People went on red alert about SARS, where the fatality rate was approximately 10%. Bird flu doesn’t even spread between people (yet), but we’re on red alert about bird flu. Don’t get me wrong. Prevention is way better than cure. But it would make sense to deal with actual current threats before panicking about possible ones.
Tuberculosis is a much bigger problem than SARS, and it’s here, now, and killing millions. Untreated TB has a fatality rate of around 55%. TB treatment in the days before drugs reduced that rate to around 30%. In developed countries, with anti-TB drugs, the fatality rate was around 7%. (TB stats from the CDC.) Most of the current fatalities worldwide are people who had ordinary TB and couldn’t afford the cure. From a callous perspective, that’s not a problem in developed countries. But the drug-resistant strains that evolve in people who can’t or don’t take the full course of treatment is everybody’s problem.
As if that wasn’t bad enough, drug-resistant TB just took a turn for the worse.
There are three different factors to keep in mind with bacteria and viruses: virulence (the severity of the symptoms caused by that specific strain), infectivity (how likely you are to catch it), and drug resistance. These are not correlated. A disease can be virulent, but not highly infective or drug resistant, or totally resistant to drugs, but not virulent, and so on.

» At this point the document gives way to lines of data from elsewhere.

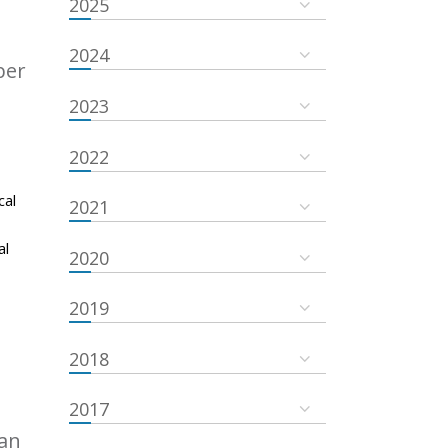
2025
2024
ber
2023
2022
cal
2021
al
2020
2019
2018
2017
an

So far, drug resistant TB has been rather low on infectivity. (Even bacteria have a hard time being good at everything all at once.) The guy I will always think of as The TB Lawyer had an extremely drug resistant strain (XDR, worse than the MDR, multiply drug resistant, strains you commonly hear about). But it was a strain with low infectivity. I guess, when they told him that, he heard only the good news, and figured he was good to go. [Update: Turns out he has MDR TB. See footnote for a bit more detail.] I haven’t seen anything about where he picked it up, which seems like an interesting question, or how virulent it is. They say he has a 30% chance of succumbing, which is what you’d expect for “normally” virulent TB when drugs aren’t — or as in this case — can’t be used.

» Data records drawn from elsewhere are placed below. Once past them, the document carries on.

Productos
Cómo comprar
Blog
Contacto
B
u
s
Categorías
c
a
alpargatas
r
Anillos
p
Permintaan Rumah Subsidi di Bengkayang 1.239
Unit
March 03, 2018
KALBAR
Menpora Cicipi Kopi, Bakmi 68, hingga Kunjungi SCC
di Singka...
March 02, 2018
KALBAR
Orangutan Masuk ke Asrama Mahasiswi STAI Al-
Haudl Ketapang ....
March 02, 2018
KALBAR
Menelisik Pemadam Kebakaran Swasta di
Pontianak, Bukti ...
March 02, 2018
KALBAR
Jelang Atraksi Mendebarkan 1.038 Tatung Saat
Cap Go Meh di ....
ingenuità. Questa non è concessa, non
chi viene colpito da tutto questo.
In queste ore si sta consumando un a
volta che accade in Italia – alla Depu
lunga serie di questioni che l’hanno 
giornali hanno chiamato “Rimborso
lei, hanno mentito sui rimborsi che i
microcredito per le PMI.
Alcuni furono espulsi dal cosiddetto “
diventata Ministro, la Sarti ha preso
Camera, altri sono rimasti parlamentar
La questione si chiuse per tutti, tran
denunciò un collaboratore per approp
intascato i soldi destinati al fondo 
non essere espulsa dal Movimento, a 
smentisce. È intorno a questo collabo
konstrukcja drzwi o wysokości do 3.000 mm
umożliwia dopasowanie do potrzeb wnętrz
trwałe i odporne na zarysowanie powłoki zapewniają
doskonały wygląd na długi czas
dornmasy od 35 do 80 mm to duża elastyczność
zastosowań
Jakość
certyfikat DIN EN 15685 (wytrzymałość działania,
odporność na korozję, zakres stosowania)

Well, now comes news from South Africa of a hyper-virulent, extremely drug resistant strain. When these medical types say hyper-virulent, they mean it. Fifty two out of the 53 people with confirmed diagnoses died. Average survival after the diagnostic samples were taken was 25 days. Median survival (i.e. the length of time the largest number of people survived) was 16 days.

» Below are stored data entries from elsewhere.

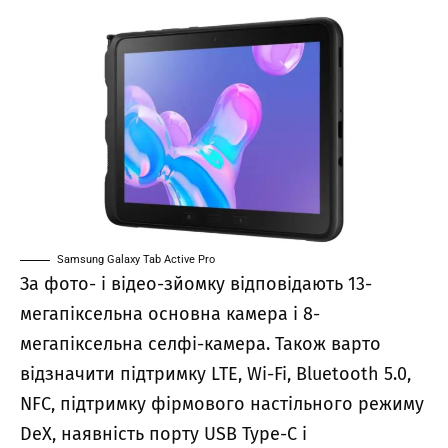
Samsung Galaxy Tab Active Pro
За фото- і відео-зйомку відповідають 13-
мегапіксельна основна камера і 8-
мегапіксельна селфі-камера. Також варто
відзначити підтримку LTE, Wi-Fi, Bluetooth 5.0,
NFC, підтримку фірмового настільного режиму
DeX, наявність порту USB Type-C і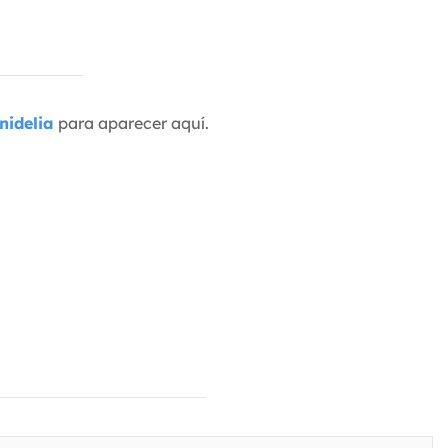
nidelia
para aparecer aquí.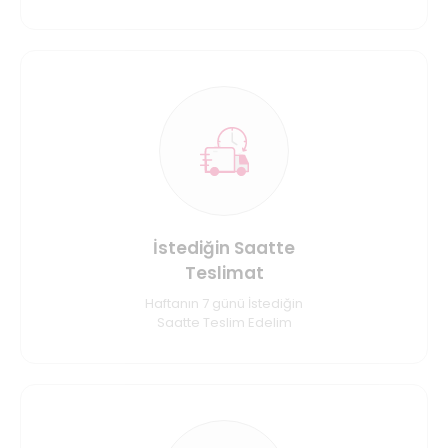
İstediğin Saatte
Teslimat
Haftanın 7 günü İstediğin
Saatte Teslim Edelim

Now, these particular people also had AIDS, which doesn’t help, but this is not the way AIDS patients react to “normal” TB. There is no reason to think the hyper-virulence would be different in people without AIDS. It’s also not an experiment where I’d like to be the guinea pig.
The strain is not, from what I see, hyper-infective. If it’s like “normal” TB, it spreads rather like a cold.
The World Health Organization is so freaked out by this combination of characteristics, they’d like to see people go on a SARS-type alert to prevent global transmission. They also want South Africa to receive as much aid as is necessary to make sure all cases are identified, isolated, and treated. See the excellent PLoS article for that and many other links.
(Factoid via CDC, March 2006: “XDR TB was identified in all regions but was most common in South Korea … and countries of eastern Europe/western Asia.” These strains are not (yet) hyper-virulent.)
Following the steps indicated by the WHO would be the intelligent thing to do. Not to panic. Not to hoard (probably useless) drugs, not to join Cheney in a bunker and shoot all comers. No, just to address the issue and do what it takes.
Instead, the reaction in the developed world could be summarized as, “Another disease in Africa?” *Yawn*
We won’t be yawning when (it’s when, not if) the strain gets here. Then we’ll be flapping around in a useless panic, probably with fascist overtones, if past experience is any guide.
(MDR TB: resistant to the two main TB drugs (rifampicin and isoniazid). XDR TB is resistant to those as well as the quinolone class of antibiotics, and at least one of the second-line antibiotics (kanamycin, capreomycin, or amikacin). (These drugs are more toxic to the patient and usually(?) or always(?) have to be given by IV.) The older definition of XDR TB was resistance to three or more of the second-line drugs. (From Wikipedia) The definitions are clearly divided, but the bacteria are not. Resistance is not all or nothing. So a TB infection could be 100% resistant to the two main drugs, 90% resistant to one of the second-line drugs, 80% to another one, 65% to another one, and so on. What are you going to call that? MDR? XDR? I suspect this is the problem the CDC was having. They tested the diagnostic samples, found plenty of resistance, and tried to find the guy. Further tests showed some susceptibility, so now they’re calling it MDR.)